ゴチャゴチャ言わずに、桜さんに直接聞きに行くと言うもの。
もう一つは、さらに単純。
どうせ考えたって分からないのだから、全てを忘れて見なかった振りをする、というもの。
そして、最後の一つが────。
「また、松原君に頼ってみようかな……もしかすると、月野先輩の一件みたいに大きな話になっちゃうかもだけど、逆に言えば彼も謎解きの経験があることだし」
アイスカフェオレの氷を揺らしながら、奏さんはその「最後の一つ」を口にした。
私はそれを聞いて、そうくるだろうな、と思う。
何となくだけど、予測していた流れだった。
ここのところ、何かしら厄介な話、ちょっと気になる話に出くわした時、奏さんは習慣のように彼に頼っている。
私が知っているだけでも二回、私が知らない話まで含めると、もしかするともっと、頼みごとをしたことだってあったかもしれない。

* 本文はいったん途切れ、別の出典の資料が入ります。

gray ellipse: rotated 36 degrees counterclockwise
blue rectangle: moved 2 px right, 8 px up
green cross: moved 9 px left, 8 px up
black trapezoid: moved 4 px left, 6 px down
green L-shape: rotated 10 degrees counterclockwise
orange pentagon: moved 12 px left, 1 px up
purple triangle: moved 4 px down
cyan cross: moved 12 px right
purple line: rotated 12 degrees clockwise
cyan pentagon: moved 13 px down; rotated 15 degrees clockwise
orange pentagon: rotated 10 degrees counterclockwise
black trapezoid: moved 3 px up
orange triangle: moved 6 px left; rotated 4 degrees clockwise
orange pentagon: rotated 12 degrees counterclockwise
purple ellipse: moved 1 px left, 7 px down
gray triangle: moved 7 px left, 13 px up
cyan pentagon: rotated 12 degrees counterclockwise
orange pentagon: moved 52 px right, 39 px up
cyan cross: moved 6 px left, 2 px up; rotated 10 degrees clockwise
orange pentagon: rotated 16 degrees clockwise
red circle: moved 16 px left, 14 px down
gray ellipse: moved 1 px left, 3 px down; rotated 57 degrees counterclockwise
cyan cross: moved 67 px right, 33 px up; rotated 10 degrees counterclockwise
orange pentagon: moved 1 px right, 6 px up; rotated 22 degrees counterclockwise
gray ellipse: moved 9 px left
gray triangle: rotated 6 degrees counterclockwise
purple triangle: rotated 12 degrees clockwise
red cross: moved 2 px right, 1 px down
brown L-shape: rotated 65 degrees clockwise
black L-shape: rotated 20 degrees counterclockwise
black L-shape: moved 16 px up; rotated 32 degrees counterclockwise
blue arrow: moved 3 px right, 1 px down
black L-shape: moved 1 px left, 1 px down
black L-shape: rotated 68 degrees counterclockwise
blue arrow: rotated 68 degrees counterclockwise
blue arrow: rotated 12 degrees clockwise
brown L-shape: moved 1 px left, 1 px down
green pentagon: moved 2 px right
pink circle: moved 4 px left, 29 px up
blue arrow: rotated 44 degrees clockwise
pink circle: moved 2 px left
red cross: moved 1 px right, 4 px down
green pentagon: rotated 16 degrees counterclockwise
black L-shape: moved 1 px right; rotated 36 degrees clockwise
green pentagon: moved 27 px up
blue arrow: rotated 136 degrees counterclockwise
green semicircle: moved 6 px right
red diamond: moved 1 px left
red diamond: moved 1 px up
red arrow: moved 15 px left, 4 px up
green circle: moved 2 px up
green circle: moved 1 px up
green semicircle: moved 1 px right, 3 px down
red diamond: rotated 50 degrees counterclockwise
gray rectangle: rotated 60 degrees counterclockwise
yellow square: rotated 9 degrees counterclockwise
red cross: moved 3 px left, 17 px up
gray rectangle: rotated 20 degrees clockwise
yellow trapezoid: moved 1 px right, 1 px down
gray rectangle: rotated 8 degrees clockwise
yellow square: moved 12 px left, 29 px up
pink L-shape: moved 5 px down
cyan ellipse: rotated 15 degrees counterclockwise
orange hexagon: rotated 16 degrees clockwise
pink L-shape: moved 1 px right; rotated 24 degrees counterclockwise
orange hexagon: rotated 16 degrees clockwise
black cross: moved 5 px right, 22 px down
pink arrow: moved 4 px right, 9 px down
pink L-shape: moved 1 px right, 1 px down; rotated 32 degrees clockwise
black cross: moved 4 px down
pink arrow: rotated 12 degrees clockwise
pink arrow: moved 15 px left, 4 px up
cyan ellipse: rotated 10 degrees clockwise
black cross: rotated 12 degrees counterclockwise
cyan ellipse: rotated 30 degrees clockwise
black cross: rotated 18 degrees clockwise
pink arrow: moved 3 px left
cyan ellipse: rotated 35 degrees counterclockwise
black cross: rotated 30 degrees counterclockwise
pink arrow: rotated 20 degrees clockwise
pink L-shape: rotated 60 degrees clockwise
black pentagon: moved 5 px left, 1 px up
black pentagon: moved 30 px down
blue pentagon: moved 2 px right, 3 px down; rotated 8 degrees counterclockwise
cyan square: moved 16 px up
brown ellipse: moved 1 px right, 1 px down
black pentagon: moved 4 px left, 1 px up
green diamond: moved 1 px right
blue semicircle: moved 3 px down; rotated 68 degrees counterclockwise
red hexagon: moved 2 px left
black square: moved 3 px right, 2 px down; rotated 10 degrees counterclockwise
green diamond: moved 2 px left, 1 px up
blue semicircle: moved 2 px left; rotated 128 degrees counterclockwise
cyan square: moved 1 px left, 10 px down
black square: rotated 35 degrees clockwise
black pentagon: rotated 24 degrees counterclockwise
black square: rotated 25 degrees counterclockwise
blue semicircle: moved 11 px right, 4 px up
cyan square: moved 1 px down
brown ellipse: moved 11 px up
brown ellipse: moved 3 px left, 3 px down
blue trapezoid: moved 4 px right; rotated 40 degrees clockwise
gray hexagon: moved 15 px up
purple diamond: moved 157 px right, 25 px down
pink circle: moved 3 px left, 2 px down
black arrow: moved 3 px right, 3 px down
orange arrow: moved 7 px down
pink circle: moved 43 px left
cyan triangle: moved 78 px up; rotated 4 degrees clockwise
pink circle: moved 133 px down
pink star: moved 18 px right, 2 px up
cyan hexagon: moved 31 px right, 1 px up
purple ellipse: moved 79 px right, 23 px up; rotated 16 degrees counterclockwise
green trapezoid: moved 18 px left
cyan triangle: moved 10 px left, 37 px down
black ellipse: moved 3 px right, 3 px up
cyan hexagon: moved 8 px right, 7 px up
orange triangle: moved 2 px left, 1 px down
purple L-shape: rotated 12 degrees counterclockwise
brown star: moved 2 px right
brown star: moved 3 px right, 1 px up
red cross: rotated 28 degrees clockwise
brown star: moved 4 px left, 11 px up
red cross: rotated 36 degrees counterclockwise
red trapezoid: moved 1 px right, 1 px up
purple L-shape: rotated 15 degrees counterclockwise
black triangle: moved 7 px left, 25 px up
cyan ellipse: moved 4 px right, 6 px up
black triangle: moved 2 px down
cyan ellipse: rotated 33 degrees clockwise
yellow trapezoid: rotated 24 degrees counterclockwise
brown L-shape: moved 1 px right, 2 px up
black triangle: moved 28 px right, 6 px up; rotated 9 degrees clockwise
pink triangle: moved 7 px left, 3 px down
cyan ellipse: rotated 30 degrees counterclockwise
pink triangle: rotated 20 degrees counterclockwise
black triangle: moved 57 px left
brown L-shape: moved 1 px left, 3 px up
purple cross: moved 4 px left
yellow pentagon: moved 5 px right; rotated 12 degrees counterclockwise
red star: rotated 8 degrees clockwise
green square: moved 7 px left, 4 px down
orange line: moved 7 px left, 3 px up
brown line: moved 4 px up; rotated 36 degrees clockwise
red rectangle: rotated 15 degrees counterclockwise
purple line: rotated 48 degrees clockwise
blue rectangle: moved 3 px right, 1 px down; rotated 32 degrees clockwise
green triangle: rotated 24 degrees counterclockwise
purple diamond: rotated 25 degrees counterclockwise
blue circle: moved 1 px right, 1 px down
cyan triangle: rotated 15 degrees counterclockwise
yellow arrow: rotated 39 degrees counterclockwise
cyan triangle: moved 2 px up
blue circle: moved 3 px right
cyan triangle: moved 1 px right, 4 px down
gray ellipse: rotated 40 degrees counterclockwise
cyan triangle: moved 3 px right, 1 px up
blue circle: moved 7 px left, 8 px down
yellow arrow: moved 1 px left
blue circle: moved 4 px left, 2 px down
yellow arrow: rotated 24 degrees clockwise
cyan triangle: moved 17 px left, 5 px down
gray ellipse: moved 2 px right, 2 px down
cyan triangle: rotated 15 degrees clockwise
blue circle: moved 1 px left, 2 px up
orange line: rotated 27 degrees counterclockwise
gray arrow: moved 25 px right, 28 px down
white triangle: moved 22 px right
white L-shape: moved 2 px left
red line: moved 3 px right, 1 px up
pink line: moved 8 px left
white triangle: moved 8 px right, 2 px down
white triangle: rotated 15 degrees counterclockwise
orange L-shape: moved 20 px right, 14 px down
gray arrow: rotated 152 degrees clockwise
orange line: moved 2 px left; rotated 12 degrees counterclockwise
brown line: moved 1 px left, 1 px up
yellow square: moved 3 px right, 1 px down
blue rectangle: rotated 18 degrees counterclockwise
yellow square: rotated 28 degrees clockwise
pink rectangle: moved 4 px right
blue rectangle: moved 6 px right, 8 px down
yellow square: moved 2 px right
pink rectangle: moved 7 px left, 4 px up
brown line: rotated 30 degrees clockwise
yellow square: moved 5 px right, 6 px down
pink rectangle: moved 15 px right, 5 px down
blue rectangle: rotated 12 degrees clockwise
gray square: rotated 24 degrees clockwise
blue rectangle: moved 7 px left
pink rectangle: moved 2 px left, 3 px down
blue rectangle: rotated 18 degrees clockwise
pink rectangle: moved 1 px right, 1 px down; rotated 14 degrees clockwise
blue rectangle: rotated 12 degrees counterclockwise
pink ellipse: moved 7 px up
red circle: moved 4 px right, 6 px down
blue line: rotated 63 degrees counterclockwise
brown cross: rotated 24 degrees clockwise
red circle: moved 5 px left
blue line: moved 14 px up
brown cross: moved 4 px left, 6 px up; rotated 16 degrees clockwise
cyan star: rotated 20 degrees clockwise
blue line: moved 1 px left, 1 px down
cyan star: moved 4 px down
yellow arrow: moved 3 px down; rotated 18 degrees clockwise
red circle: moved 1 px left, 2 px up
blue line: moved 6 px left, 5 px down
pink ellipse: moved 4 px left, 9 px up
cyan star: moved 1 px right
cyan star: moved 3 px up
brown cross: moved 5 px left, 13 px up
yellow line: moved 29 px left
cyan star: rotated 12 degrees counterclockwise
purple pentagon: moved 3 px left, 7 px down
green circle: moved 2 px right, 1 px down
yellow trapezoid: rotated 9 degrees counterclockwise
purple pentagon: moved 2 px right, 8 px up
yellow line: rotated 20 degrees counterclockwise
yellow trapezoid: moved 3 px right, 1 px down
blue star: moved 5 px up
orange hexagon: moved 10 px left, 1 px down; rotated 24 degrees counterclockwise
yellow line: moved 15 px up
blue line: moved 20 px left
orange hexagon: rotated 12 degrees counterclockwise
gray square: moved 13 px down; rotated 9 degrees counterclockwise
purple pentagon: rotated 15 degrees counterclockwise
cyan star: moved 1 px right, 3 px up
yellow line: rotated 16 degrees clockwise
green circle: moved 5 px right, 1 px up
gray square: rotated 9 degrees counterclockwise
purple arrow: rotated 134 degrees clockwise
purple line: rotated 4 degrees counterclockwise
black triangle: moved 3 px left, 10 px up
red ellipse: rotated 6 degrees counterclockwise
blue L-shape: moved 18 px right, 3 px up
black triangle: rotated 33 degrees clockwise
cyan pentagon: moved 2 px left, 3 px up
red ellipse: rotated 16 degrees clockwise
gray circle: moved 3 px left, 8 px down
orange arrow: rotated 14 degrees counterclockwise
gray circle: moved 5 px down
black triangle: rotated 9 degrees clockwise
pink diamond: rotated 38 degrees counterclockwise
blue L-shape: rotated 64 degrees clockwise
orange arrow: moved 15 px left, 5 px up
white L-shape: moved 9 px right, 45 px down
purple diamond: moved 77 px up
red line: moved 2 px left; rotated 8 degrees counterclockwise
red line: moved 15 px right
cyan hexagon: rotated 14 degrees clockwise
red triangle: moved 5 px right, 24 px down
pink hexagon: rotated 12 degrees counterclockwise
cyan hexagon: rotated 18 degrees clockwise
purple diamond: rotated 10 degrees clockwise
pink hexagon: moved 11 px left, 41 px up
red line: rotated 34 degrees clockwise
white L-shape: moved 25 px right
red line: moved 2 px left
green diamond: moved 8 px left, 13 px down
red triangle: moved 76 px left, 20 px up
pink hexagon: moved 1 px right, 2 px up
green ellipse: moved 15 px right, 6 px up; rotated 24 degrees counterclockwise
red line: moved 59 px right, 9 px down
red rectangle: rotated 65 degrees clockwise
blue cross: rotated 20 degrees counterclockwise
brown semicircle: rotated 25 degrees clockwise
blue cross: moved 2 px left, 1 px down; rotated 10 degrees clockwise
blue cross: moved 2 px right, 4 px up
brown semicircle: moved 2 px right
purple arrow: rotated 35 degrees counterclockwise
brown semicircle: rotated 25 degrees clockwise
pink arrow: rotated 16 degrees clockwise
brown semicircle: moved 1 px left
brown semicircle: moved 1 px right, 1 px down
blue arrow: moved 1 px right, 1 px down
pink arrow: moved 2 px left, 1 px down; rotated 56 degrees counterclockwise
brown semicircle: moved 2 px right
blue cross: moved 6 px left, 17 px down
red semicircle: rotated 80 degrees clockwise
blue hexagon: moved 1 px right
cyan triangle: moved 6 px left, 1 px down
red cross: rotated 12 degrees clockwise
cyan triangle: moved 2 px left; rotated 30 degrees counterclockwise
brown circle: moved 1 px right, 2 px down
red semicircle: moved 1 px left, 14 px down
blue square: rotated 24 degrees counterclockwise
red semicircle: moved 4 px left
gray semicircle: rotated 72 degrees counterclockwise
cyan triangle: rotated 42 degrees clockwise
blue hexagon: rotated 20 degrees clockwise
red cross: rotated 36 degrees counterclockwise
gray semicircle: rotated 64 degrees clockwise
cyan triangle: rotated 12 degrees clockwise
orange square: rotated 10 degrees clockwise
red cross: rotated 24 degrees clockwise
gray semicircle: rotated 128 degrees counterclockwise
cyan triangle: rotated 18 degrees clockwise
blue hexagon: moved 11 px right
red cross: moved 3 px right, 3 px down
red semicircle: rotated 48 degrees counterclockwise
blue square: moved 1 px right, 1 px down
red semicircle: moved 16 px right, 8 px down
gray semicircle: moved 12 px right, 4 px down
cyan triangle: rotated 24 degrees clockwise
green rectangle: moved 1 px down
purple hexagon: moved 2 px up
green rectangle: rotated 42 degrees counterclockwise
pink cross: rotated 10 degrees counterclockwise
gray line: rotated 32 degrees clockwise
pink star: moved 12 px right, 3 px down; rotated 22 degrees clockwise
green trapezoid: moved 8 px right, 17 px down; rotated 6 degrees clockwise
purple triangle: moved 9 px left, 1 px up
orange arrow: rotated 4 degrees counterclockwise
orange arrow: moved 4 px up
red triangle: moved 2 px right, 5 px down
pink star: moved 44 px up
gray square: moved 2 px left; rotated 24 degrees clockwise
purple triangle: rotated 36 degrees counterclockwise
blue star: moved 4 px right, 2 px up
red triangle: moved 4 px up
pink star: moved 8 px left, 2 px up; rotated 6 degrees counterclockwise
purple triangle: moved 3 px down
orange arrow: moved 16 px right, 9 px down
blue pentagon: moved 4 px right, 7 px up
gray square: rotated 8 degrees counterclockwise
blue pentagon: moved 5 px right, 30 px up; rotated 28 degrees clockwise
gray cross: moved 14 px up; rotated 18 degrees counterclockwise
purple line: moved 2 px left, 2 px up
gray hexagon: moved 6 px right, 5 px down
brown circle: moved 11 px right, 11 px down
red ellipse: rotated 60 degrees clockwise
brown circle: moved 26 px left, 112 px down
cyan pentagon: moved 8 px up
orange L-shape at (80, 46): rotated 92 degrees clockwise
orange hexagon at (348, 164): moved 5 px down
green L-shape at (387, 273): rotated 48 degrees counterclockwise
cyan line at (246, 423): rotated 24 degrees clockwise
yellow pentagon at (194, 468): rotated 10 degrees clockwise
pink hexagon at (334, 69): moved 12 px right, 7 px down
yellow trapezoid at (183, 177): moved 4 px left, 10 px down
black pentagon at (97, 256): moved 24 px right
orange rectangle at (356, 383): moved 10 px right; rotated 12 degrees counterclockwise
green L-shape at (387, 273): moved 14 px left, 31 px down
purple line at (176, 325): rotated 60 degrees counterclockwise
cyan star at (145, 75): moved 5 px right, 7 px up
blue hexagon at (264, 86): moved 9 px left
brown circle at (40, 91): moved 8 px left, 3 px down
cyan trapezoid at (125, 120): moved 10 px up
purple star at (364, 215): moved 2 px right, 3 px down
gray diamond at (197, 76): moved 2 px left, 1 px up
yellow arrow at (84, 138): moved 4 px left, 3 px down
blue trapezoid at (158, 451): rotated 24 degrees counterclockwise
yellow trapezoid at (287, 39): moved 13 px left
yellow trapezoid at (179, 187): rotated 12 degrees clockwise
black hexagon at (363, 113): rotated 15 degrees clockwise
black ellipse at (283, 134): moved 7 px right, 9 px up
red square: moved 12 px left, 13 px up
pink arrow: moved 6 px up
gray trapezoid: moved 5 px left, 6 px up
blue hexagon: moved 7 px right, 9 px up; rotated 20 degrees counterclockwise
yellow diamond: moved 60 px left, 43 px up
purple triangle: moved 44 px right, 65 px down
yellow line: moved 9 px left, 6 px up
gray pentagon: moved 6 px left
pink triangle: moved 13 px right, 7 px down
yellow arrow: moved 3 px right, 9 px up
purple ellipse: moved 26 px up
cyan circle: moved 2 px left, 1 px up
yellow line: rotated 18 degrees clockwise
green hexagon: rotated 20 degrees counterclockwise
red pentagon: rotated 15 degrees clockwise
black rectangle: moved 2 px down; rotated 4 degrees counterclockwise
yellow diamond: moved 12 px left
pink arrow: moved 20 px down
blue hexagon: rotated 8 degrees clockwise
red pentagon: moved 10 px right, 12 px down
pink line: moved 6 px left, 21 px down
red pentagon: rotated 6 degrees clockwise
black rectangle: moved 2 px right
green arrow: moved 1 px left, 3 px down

月野先輩の一件から、彼の推理力は信じるに足る、と踏んだのか。
──まあ、あの人が本当に魔法みたいに色々と真相を暴いてくれるのは本当だけど……。
そのことは認めつつ、私はそこで少し、不安に思った。
だから、一応問いかける。
「でも、解いてくれますかね?こうやって直に見ている私たちでも全然分からない話で、しかも時間も結構遅いですし」
「んー、でも、バイト自体はそろそろ終わってる時間帯だしね。話を聞いてもらえるくらいは、何とかなるんじゃない?」
そう言って、奏さんはスマートフォンを軽く操作し始めた。
彼女の様子からは、言葉にせずとも、松原君への信頼が透けて見える。
とりあえず、今大丈夫なのか、というような確認の言葉を打ち込もうとしているのか。
彼女は、松原さんとのトーク画面を画面上に呼び出して、すぐさまスタンプを────。
「申し訳ないが、その手は止めてもらっても構わないかな?探偵なら、きっと間に合っているから」
────奏さんが、そうしようとした瞬間。
夏に似合わない、涼やかさを感じさせる声が、私たちの隣から降ってきた。
響いた、でも、聞こえた、でもない。
降ってくる、としか言いようのない、突然の声。
その声が、私たちの動きを止める。
一瞬、私も奏さんも、表情を殺して固まってしまう。
そのくらい、突然の事だった。
勿論、動きを止めたのはほんの数秒。
すぐに自分を取り戻すと、私たちは同時に声が聞こえた方向を向いて振り向いた。
そして、多分これまた同時に。
全く同じ感想を抱く。
あれ、この人、と。
──さっきまで見てたカップルの……彼氏さん?
いつの間に、近づいてきていたのだろうか。
私たちの席の隣、隣席との間の僅かなスペースに、彼は立っていた。
つい先ほどまで、彼女さんと楽しく話していたはずの、彼氏さんが。
見上げる形での視界に映るのは、桜さんほどでは無いけど、妙な厚着。
さらに、目線を隠すような帽子。
そして、今一つ観察しにくい顔。
そんな、振り返ってみればまあまあ怪しい恰好の彼が、私たちの隣に立っている。
わざわざ、彼らの席から立ちあがってまで。
──え、何で……というか、今、何を。
あまりにも予想外の展開に、私たちは彼の顔を見上げながらもう一度固まる。
そして、救いを求めるようにして、彼が本来居るべき席────彼女さんが座っている席の方を見つめた。
よく分からないけど、止めてくれないかな、と思って。
しかしそこに視線を移した私は、予想外の光景を見つける。
──あ、彼女さん、頭抱えてる……。
そちらの席では、彼女さんが比喩では無く、実際に頭を抱えていた。
左手を頭に添え、困ったような、或いは仕方がないな、と諦めるような顔を浮かべている。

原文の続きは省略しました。